Moreover, the associated temperature increases exacerbate reliability issues, because hot spots and thermal cycling can increase the rate of failure during computer-system lifetimes. For example, spatial and temporal thermal variations can accelerate known degradation modes, including: solder fatigue, interconnect fretting, differential thermal expansion between bonded materials that lead to delamination failures, thermal mismatches between mating surfaces, differences in the coefficients of thermal expansion (CTEs) between packaging materials, wirebond shear and flexure fatigue, microcrack initiation and propagation in ceramic materials, and repeated stress reversals in brackets (which can lead to dislocations, cracks, and eventual mechanical failures).
Moreover, in computer systems that include multiple processor or multiple processor cores, operating-system-level schedulers are often used to perform load balancing and to distribute workload as evenly as possible across the processors (or processor cores). In general, load balancing balances processor utilization and therefore results in better performance. However, these schedulers often do not take the effects of temperature variations into account when determining workload schedules. Consequently, the resulting schedules often lead to temperature distributions that can exacerbate temperature-induced problems.
Additionally, operating-system-level schedulers in many computer systems that include multiple core processors perform so-called ‘first-available’ scheduling. If processors have 100% utilization, first-available scheduling does not affect the thermal distribution in these chips. However, utilization factors for processes in many computer systems are between 10-20%, in which case first-available scheduling can exacerbate spatial and temporal thermal variations.
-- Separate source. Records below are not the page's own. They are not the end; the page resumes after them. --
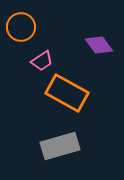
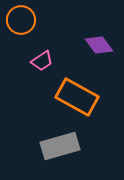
orange circle: moved 7 px up
orange rectangle: moved 10 px right, 4 px down
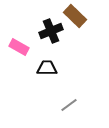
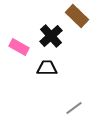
brown rectangle: moved 2 px right
black cross: moved 5 px down; rotated 20 degrees counterclockwise
gray line: moved 5 px right, 3 px down
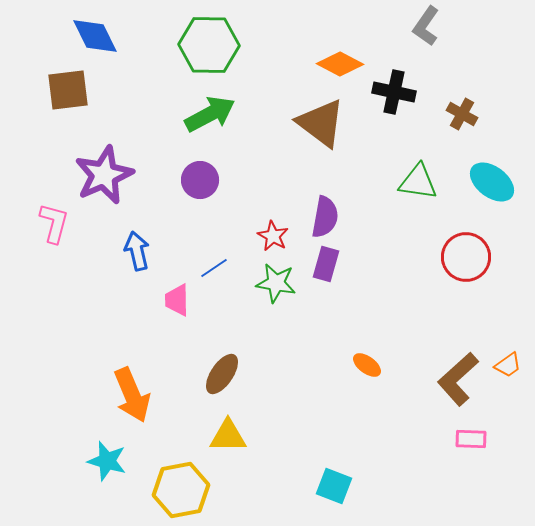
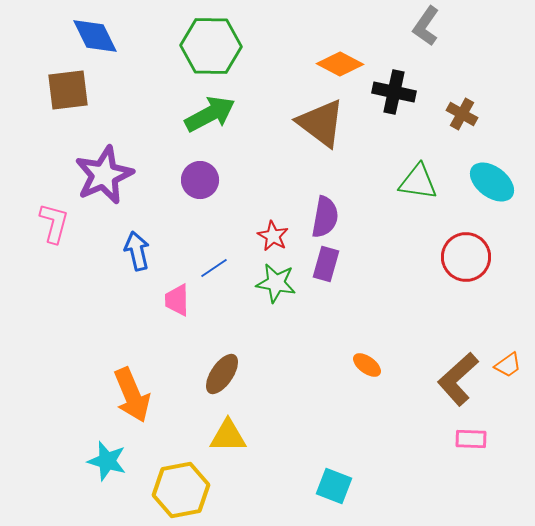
green hexagon: moved 2 px right, 1 px down
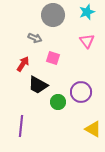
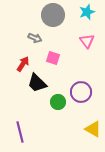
black trapezoid: moved 1 px left, 2 px up; rotated 15 degrees clockwise
purple line: moved 1 px left, 6 px down; rotated 20 degrees counterclockwise
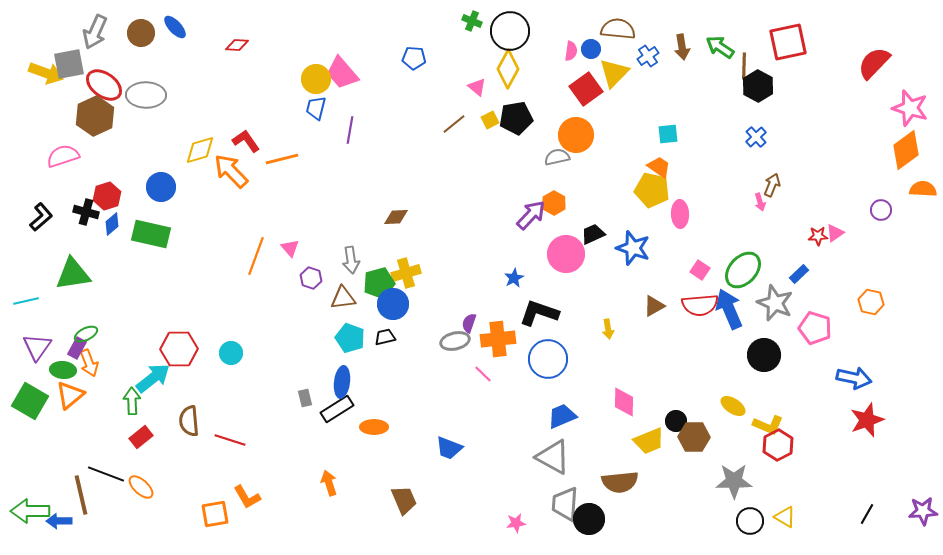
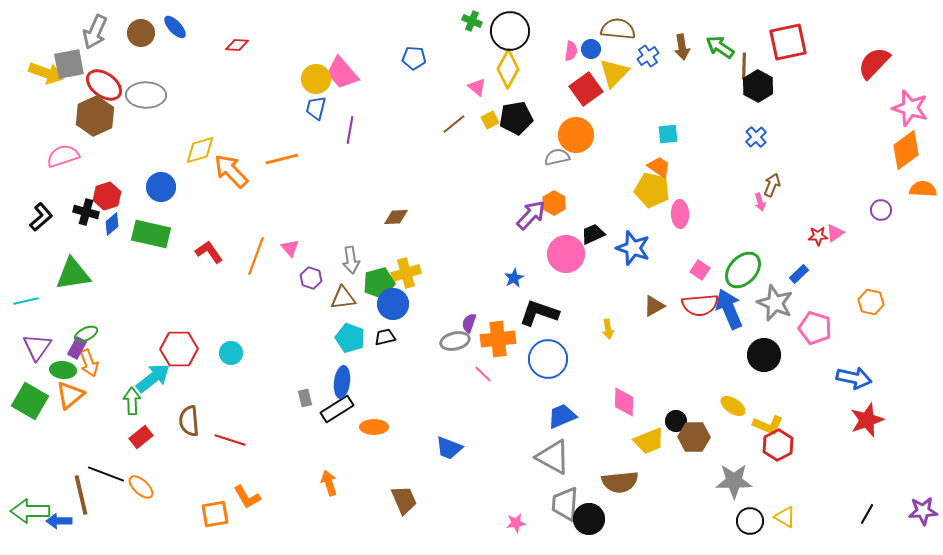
red L-shape at (246, 141): moved 37 px left, 111 px down
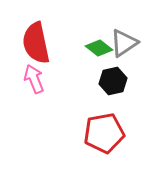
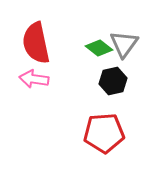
gray triangle: moved 1 px down; rotated 20 degrees counterclockwise
pink arrow: rotated 60 degrees counterclockwise
red pentagon: rotated 6 degrees clockwise
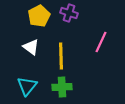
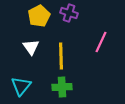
white triangle: rotated 18 degrees clockwise
cyan triangle: moved 6 px left
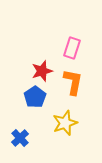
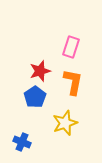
pink rectangle: moved 1 px left, 1 px up
red star: moved 2 px left
blue cross: moved 2 px right, 4 px down; rotated 24 degrees counterclockwise
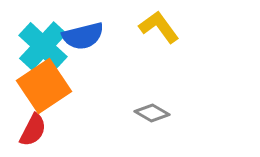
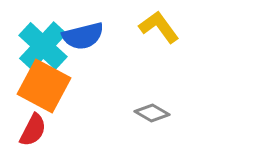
orange square: rotated 28 degrees counterclockwise
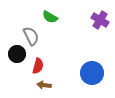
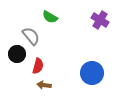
gray semicircle: rotated 12 degrees counterclockwise
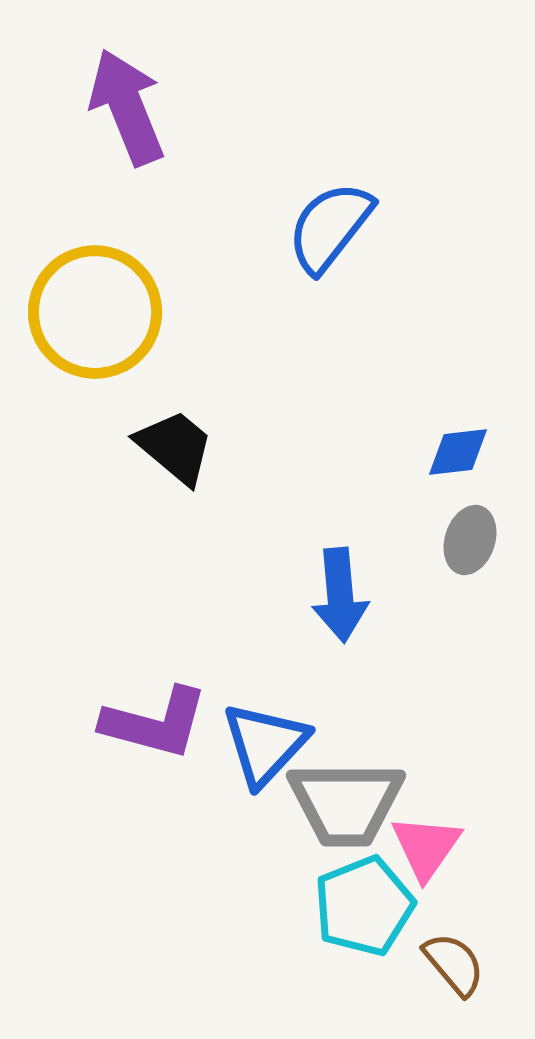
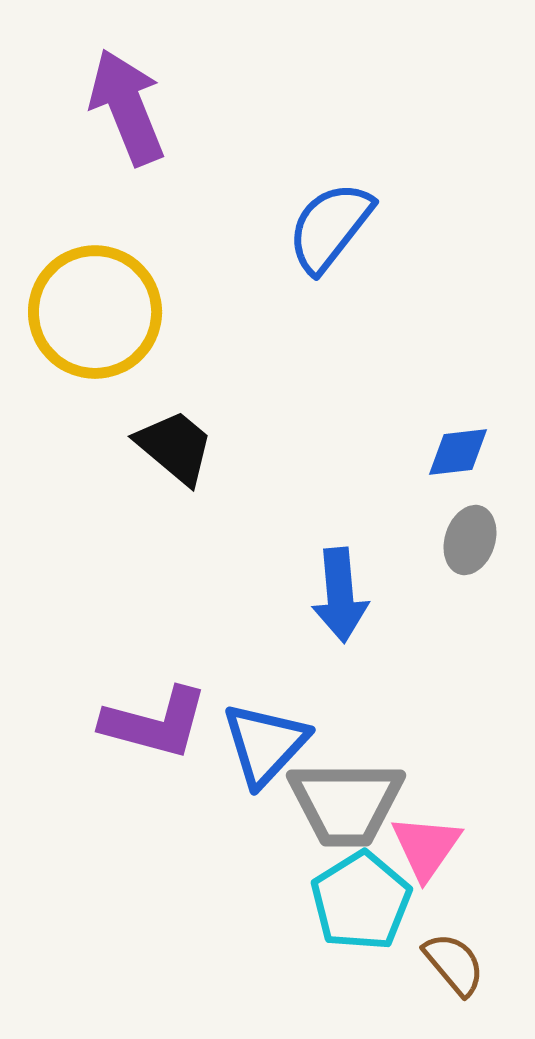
cyan pentagon: moved 3 px left, 5 px up; rotated 10 degrees counterclockwise
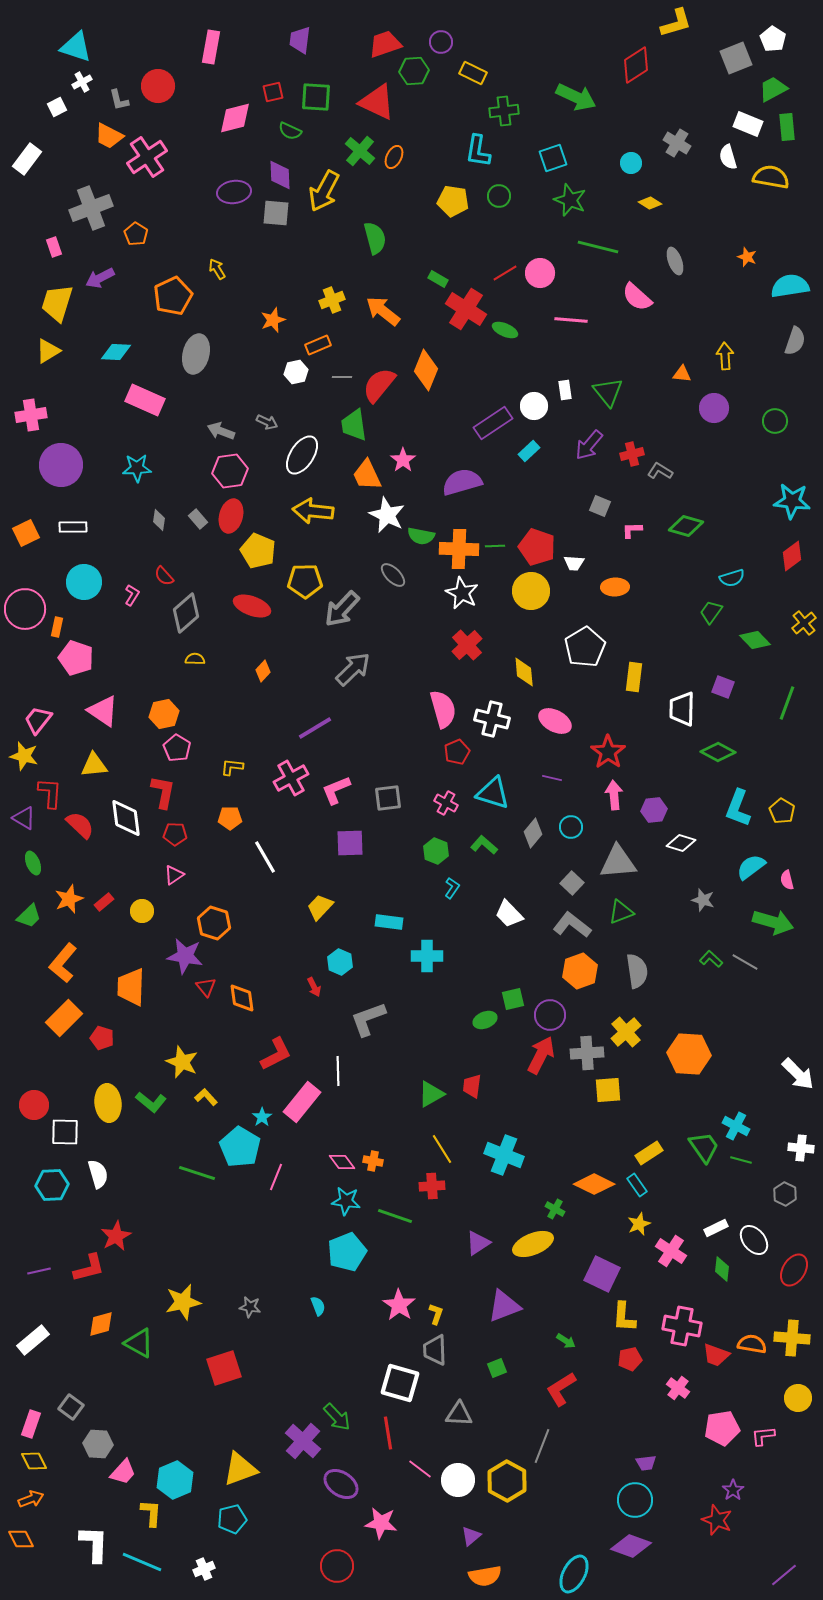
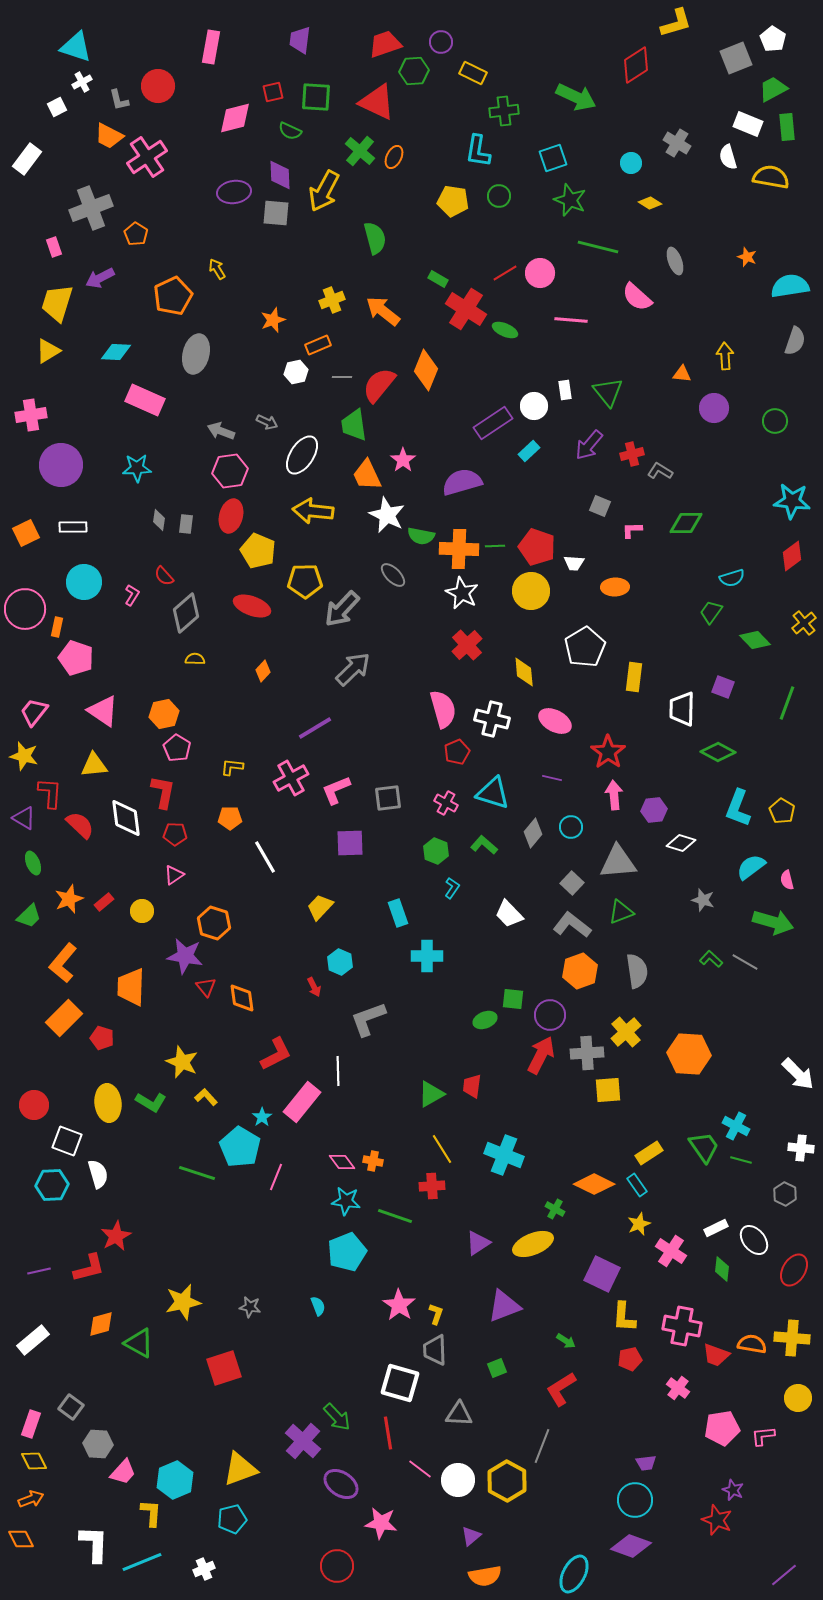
gray rectangle at (198, 519): moved 12 px left, 5 px down; rotated 48 degrees clockwise
green diamond at (686, 526): moved 3 px up; rotated 16 degrees counterclockwise
pink trapezoid at (38, 720): moved 4 px left, 8 px up
cyan rectangle at (389, 922): moved 9 px right, 9 px up; rotated 64 degrees clockwise
green square at (513, 999): rotated 20 degrees clockwise
green L-shape at (151, 1102): rotated 8 degrees counterclockwise
white square at (65, 1132): moved 2 px right, 9 px down; rotated 20 degrees clockwise
purple star at (733, 1490): rotated 15 degrees counterclockwise
cyan line at (142, 1562): rotated 45 degrees counterclockwise
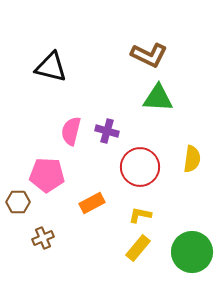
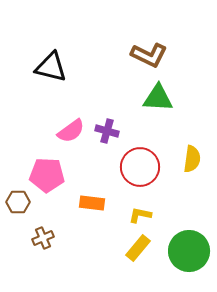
pink semicircle: rotated 140 degrees counterclockwise
orange rectangle: rotated 35 degrees clockwise
green circle: moved 3 px left, 1 px up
These thermal variations can also be increased in computer systems in which load balancing is based on locality (i.e., which cores share the same memory), because this scheduling technique tends to assign particular jobs or threads to the same group of cores unless these cores are busy or are executing higher priority jobs or threads.
Hence, what is needed are techniques for balancing workloads in a computer system without the problems described above.